- Turquzabad
- Coordinates: 35°30′15″N 51°17′26″E﻿ / ﻿35.50417°N 51.29056°E
- Country: Iran
- Province: Tehran
- County: Ray
- District: Kahrizak
- Rural District: Kahrizak

Population (2016)
- • Total: 2,278
- Time zone: UTC+3:30 (IRST)

= Turquzabad =

Village in Tehran province, Iran

Turquzabad (تورقوزآباد) (Note: Also romanized as Ţūrqūzābād) is a village in Kahrizak Rural District of Kahrizak District in Ray County, Tehran province, Iran.

==Demographics==
===Population===
At the time of the 2006 National Census, the village's population was 2,803 in 669 households.
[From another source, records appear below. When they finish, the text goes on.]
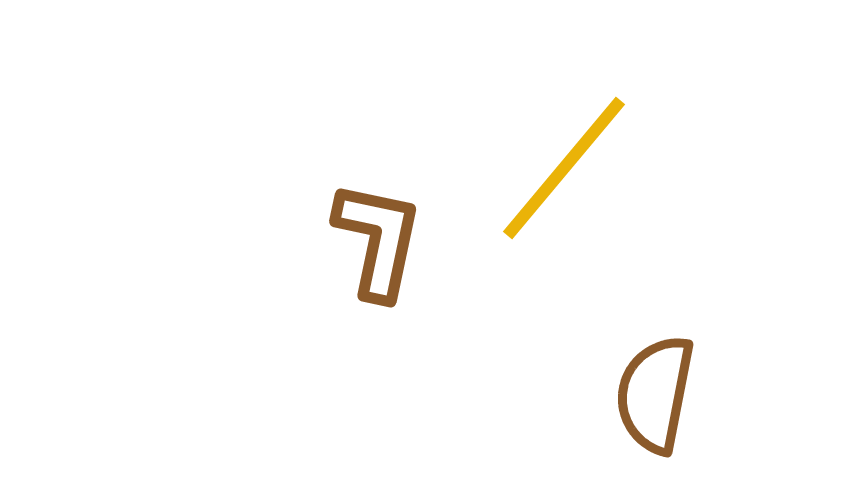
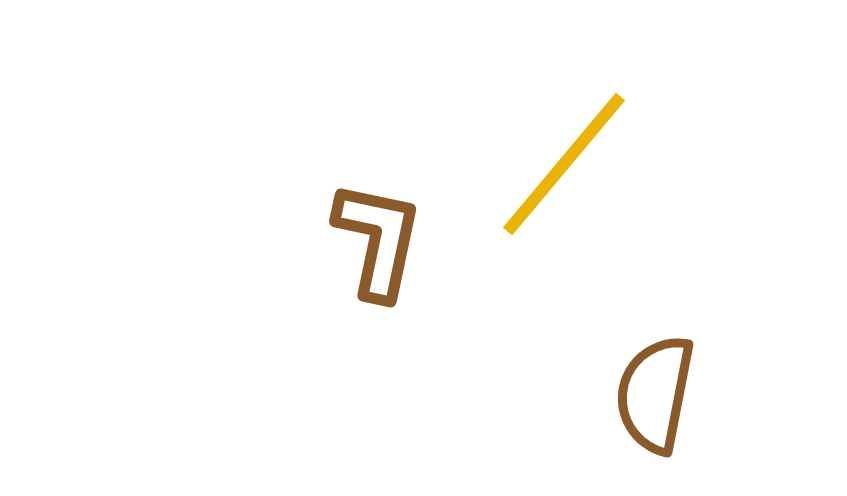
yellow line: moved 4 px up
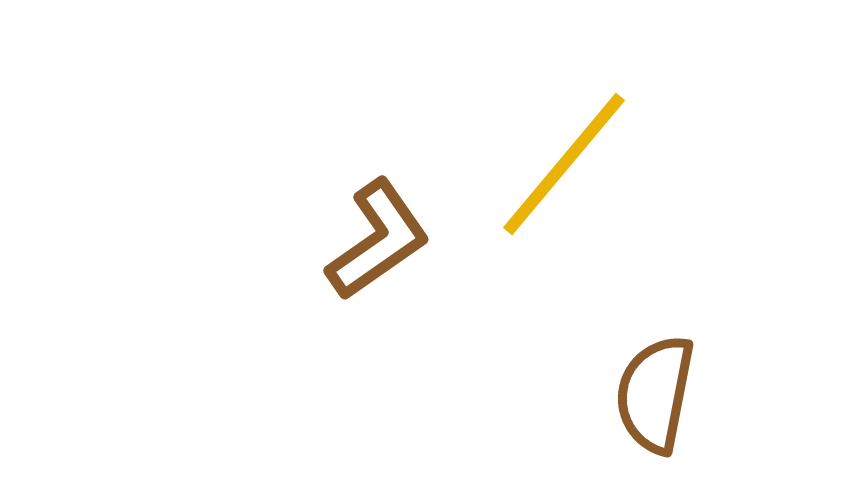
brown L-shape: rotated 43 degrees clockwise
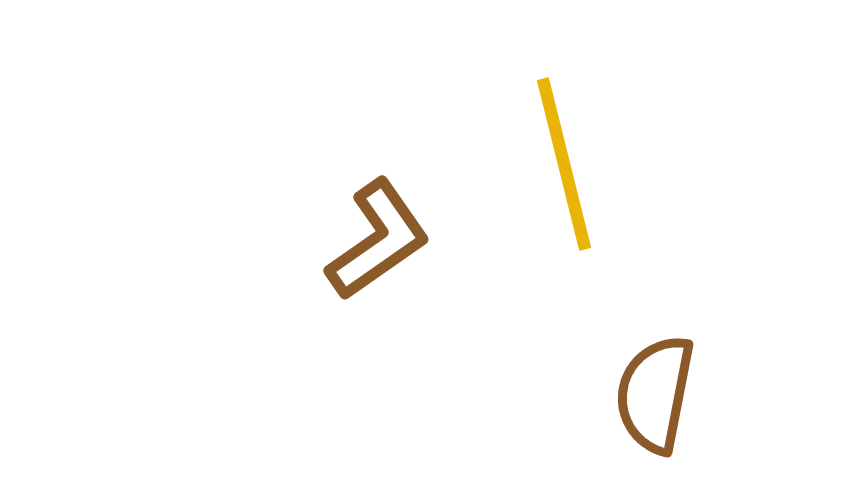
yellow line: rotated 54 degrees counterclockwise
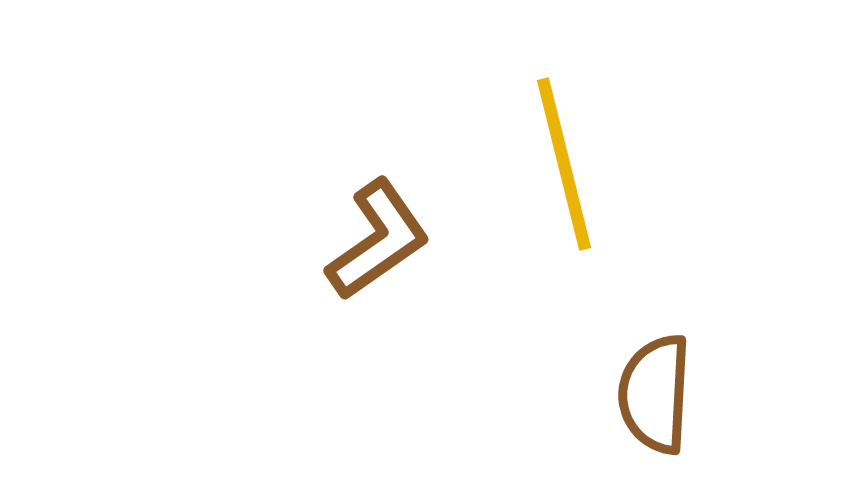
brown semicircle: rotated 8 degrees counterclockwise
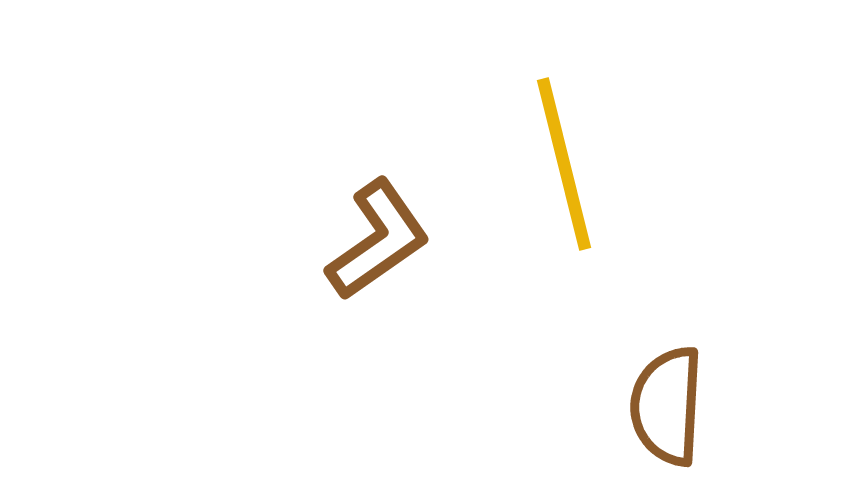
brown semicircle: moved 12 px right, 12 px down
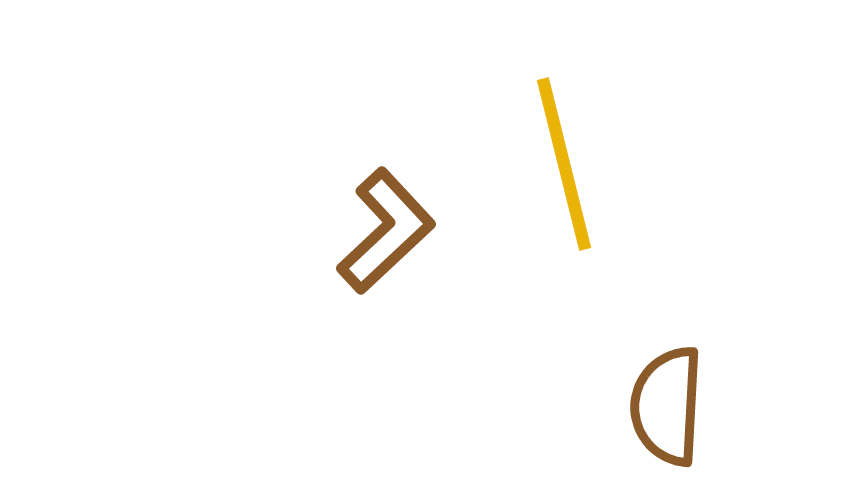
brown L-shape: moved 8 px right, 9 px up; rotated 8 degrees counterclockwise
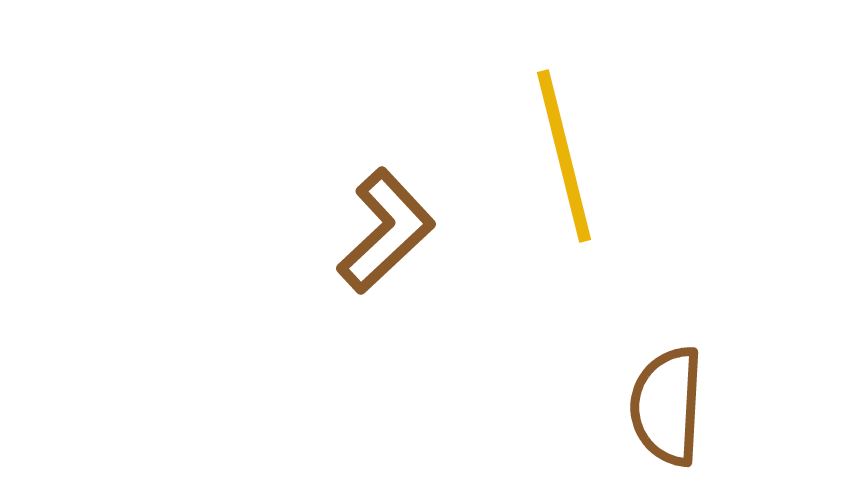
yellow line: moved 8 px up
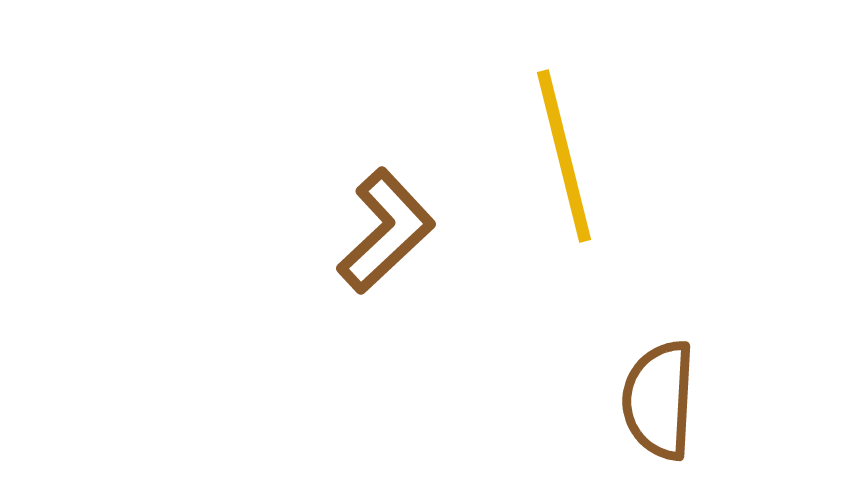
brown semicircle: moved 8 px left, 6 px up
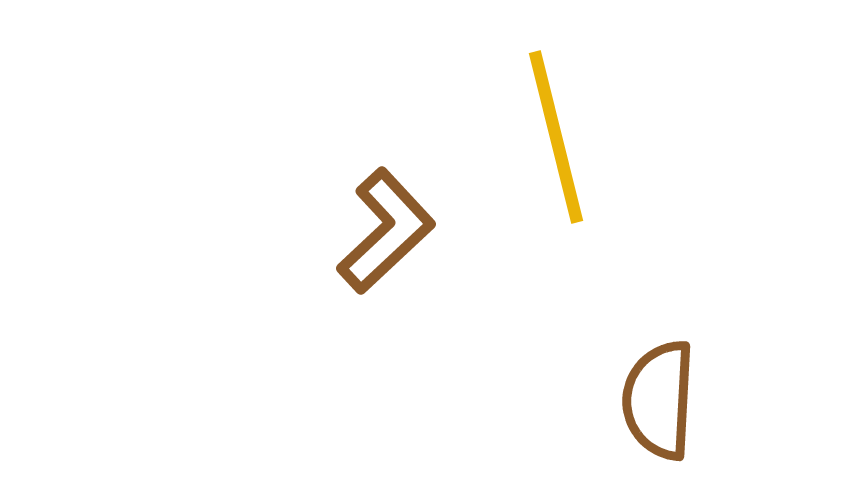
yellow line: moved 8 px left, 19 px up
The following census in 2011 counted 2,988 people in 780 households. The 2016 census measured the population of the village as 2,278 people in 654 households.

==Atomic warehouse==
On 27 September 2018, Israeli Prime Minister Benjamin Netanyahu showed the UN General Assembly a photo of an alleged nuclear storage facility in Turquzabad. On 8 September 2019, nearly a year after Netanyahu's claim, Reuters reported quoting two diplomats close to the International Atomic Energy Agency as saying that uranium samples were found at the site.